**Input material:**
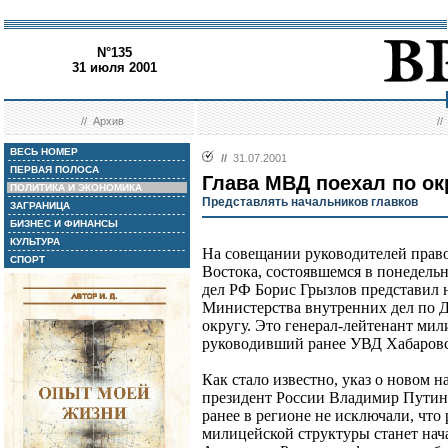
N°135
31 июля 2001
//
Архив
/
ВЕСЬ НОМЕР
//
31.07.2001
ПЕРВАЯ ПОЛОСА
Глава МВД поехал по ок
ПОЛИТИКА И ЭКОНОМИКА
Представлять начальников главков
ЗАГРАНИЦА
БИЗНЕС И ФИНАНСЫ
КУЛЬТУРА
На совещании руководителей прав
СПОРТ
Востока, состоявшемся в понедель
дел РФ Борис Грызлов представил 
Министерства внутренних дел по 
округу. Это генерал-лейтенант ми
руководивший ранее УВД Хабаровс
Как стало известно, указ о новом 
президент России Владимир Путин
ранее в регионе не исключали, чт
милицейской структуры станет на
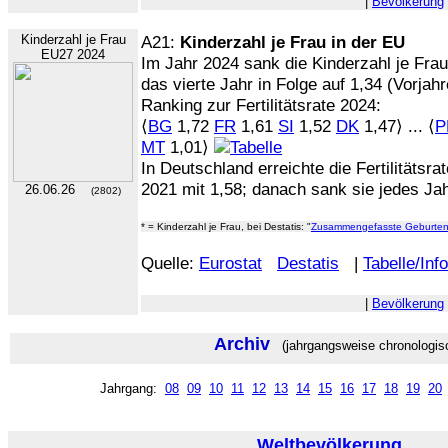
|
Bevölkerung
Kinderzahl je Frau
A21:
Kinderzahl je Frau in der EU
EU27 2024
Im Jahr 2024 sank die Kinderzahl je Frau
das vierte Jahr in Folge auf 1,34 (Vorjahr
Ranking zur Fertilitätsrate 2024:
⟨
BG
1,72
FR
1,61
SI
1,52
DK
1,47⟩ ... ⟨
P
MT
1,01⟩
In Deutschland erreichte die Fertilitätsra
2021 mit 1,58; danach sank sie jedes Jahr
26.06.26
(2802)
* = Kinderzahl je Frau, bei Destatis: "
Zusammengefasste Geburtenz
Quelle:
Eurostat
Destatis
|
Tabelle/Inf
|
Bevölkerung
Archiv
(jahrgangsweise chronologis
Jahrgang:
08
09
10
11
12
13
14
15
16
17
18
19
20
Weltbevölkerung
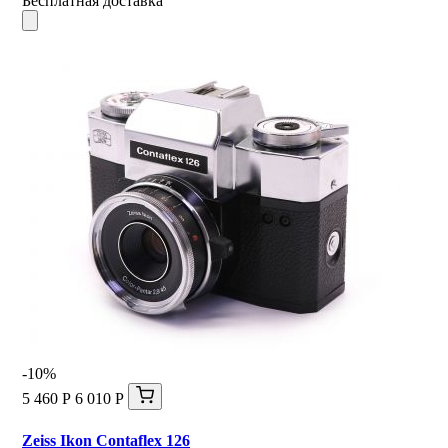
Бесплатная доставка
-10%
5 460 Р
6 010 Р
Zeiss Ikon Contaflex 126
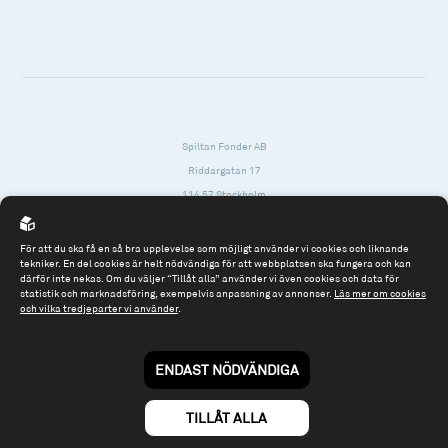
Spiltan Fonder AB
Riddargatan 17
114 57 Stockholm
Org.nr: 556614-2906
För att du ska få en så bra upplevelse som möjligt använder vi cookies och liknande
Tel: 08 - 545 813 40
tekniker. En del cookies är helt nödvändiga för att webbplatsen ska fungera och kan
därför inte nekas. Om du väljer “Tillåt alla” använder vi även cookies och data för
fonder@spiltanfonder.se
statistik och marknadsföring, exempelvis anpassning av annonser.
Läs mer om cookies
och vilka tredjeparter vi använder
.
Om webbplatsen & cookies
Risk och rådgivning
Till spiltan.se
ENDAST NÖDVÄNDIGA
© 2026 - Spiltan Fonder AB
By
Sphinxly
TILLÅT ALLA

**What is being asked:** From the records above, work out how many lines contain the string "Destatis". Give only the number.

**Solution for this exercise:** 2